Prince George Citizen Online, March 12, 1998
Former students criticize military-style school after two deaths
WELLANDPORT, Ont. (CP) While the families of two teenagers hit by a train mourn their deaths, former students of Robert Land Academy say the school was so tough they can understand why the two youths ran away.
Matt Toppi, 17, of Manitouwadge, Ont., and his 16-year-old friend were lying on railway tracks Saturday night in Burlington when they were hit.
One former student described the academy as a "living nightmare," saying he personally benefited but saw many others unable to cope with the school's gruelling military-like regime.
Another said he found the school's treatment degrading, including being whacked occasionally with a walking stick and forced into initiation rites such as having pubic hair shaved.
"It made me worse," said John Godfrey, 27. "I came out of there and I didn't want to go to school."
Al Coulen, an official with the academy which charges $20,630 annual tuition, denied that students are physically or verbally abused.

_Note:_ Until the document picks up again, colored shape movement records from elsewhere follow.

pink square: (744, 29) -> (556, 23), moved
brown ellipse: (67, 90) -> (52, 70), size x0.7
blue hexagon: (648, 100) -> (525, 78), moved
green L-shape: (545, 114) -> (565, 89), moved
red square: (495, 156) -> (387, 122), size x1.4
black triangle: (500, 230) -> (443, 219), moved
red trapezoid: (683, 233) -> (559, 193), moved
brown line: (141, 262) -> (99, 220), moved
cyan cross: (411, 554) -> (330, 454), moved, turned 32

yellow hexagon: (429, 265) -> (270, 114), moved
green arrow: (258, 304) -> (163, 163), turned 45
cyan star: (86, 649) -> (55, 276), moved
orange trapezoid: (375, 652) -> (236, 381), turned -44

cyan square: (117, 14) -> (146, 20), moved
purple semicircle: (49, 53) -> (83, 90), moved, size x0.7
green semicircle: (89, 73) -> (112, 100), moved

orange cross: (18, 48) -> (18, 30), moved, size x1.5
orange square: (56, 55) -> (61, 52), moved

He also said he had no knowledge of students having their pubic hair shaved during initiation rites.
Coulen said the school has no plans to conduct a review.

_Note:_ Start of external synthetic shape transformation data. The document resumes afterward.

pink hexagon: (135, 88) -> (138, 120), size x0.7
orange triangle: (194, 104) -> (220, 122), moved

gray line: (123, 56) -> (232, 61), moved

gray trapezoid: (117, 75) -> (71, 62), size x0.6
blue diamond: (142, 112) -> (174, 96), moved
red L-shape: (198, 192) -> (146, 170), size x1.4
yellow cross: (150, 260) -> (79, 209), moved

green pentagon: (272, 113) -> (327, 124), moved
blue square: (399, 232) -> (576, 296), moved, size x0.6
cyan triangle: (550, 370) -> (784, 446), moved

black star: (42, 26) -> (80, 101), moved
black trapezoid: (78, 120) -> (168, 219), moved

"That's for the police," he said. "They (the students) left the academy and it happened after they had left the academy."
The identity of the other boy, a 16-year-old from Stouffville, Ont., hasn't been released.
There is confusion as to the manner in which the boys died.
Original reports from police indicated that the deaths were part of a suicide pact. But one of the victims' family said his family was told Monday by police that Toppi was trying to save the second boy when the pair were hit by the train.
"From what we've been told, the engineer saw (the teen) trying to pull the student off the tracks," said Toppi's uncle Ralph Peters, of Timmins.
The teens were reported missing from school early Friday morning. Toppi's mother said the boys had told friends they were headed to British Columbia. They had packed a backpack and hoped to hitch a ride on a westbound train, Christine Toppi said.
"They lay down on the tracks where it was dry, I guess thinking they would hear the train when it came," she said. "My son woke up and tried to pull his friend off the track and he was hit . . . I guess Matt just couldn't drag him out of there."
But Halton police told the Toronto Star on Monday that they had nothing to indicate the deaths were anything but suicides. Det. Steve Skerrett of Halton Region police said there was no evidence of alcohol or drug use at the scene. Toxicology results from a post-mortem Sunday are expected to take two months.
Peters said he didn't know why his nephew ran away from the school.
"He was doing extremely well down there," Peters said, adding there was no hint of trouble from the teen when he had returned home at Christmas.
"Everything seemed fine." Toppi's funeral will be Thursday in Timmins.